Why is this interesting for expats?
Well, the council election in the Netherlands is just around the corner, March 14, 15 and 16, to be precise.
Do you know that for the council election you, non-EU and EU expatriate, can also cast your vote? Of course, there are criteria that ensure your eligibility for voting though:
- You are 18+ years.
- You have lived in the Netherlands for a minimum of five consecutive years.
- You are not in any way exempted from your voting rights (kiesrecht) in the Netherlands (this applies to people with a serious criminal record or who are mentally incapable).
- You are registered in the municipality that you are living in.
- You receive a voting pass (stempas) from your municipality.
Why partake in voting?
"Stem" (vote) as the Dutch call it, also means voice. To be able to voice one’s opinion is part of the democracy that is highly valued in the Netherlands. If you have been living for five or more years in this country, you are also contributing towards the social economy of the municipality which makes you an integral part of the community in your municipality. Every reason to make sure that your "stem" is heard!
Voting by proxy
If you are interested in casting your vote but cannot make it to the ballot station for whatever reason, you can authorise someone else to cast the vote for you (voting by proxy). Here is what you need to know about voting by proxy:
- You will need to use the back side of your voting pass. There is a section provided that enables you to authorise another person.
- It is important that you and the authorised person both sign this section.
- It is crucial that the authorised person and you live in the same municipality.
- Provide the authorised person with a copy of your ID or passport. Printed or photo via the telephone will also suffice.
- The authorised person has to bring the original copy of their own ID and they have to cast their own vote together with the proxy vote simultaneously.
Casting your vote
Most municipalities have polling stations in public places like the train and bus stations, supermarkets or other public buildings. The polling station that is closest to your address of residence will be mentioned on your voting pass. However, you can choose to cast your vote in any other polling station within your municipality.
All polling stations are open from 7:30am till 9:00pm, which means you have the whole day to cast your vote.
At the polling station
Once your credentials are handed over and checked, you will be provided with a ballot paper.

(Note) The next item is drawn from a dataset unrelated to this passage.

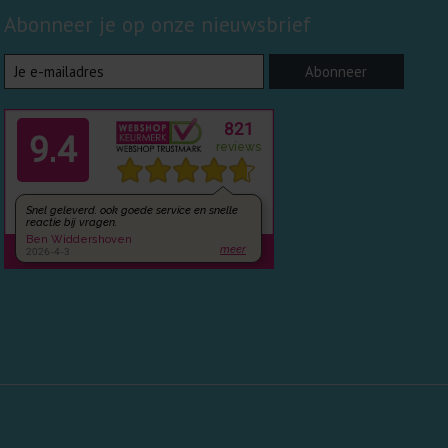
Abonneer je op onze nieuwsbrief
Abonneer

In the voting booth, you will see a red coloured pencil which you can use to colour the circle next to the name of the candidate you want to vote for. Colour the whole circle red.
What if you make a mistake?
It is possible that people colour the circle of the wrong candidate. In this case, you can exchange the ballot paper for a new one from a polling station member. However, you will receive only one chance to rectify your mistake.
Blank invalid vote
If you want to exercise your right to vote but you do not want to vote for any of the candidates, you can leave the circles uncoloured or blank. This is a blank vote. If instead of colouring a circle, you write something else or mark two candidates, you vote will be considered invalid and it will not be counted.

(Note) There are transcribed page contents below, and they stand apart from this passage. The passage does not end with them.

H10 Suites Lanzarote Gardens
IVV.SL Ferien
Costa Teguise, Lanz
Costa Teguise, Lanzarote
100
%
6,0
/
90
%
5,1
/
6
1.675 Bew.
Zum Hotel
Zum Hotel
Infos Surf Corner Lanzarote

You are active on social media and would love to make a selfie in the voting booth, is this allowed? The answer is yes, as long as you are the only one in the picture, you do not disturbed other people or try to influence other people's votes.
Usually a voting day is restricted to just one day. To minimise the spread of COVID-19, the election day has been spread over three days (March 14, 15 and 16), so people can chose which day they want to visit the polling station. Wearing a mask is no longer mandatory, but, of course, if you prefer to, you still can.
Taking it for granted
Do not take your right to vote for granted. It would be a pity if you realise the value of this right only after you have lost it.
So, if you have not cast a vote in the Netherlands before, while you are eligible in every way, I would like to invite and encourage you to take up this right of yours and exercise it and let your voice be heard!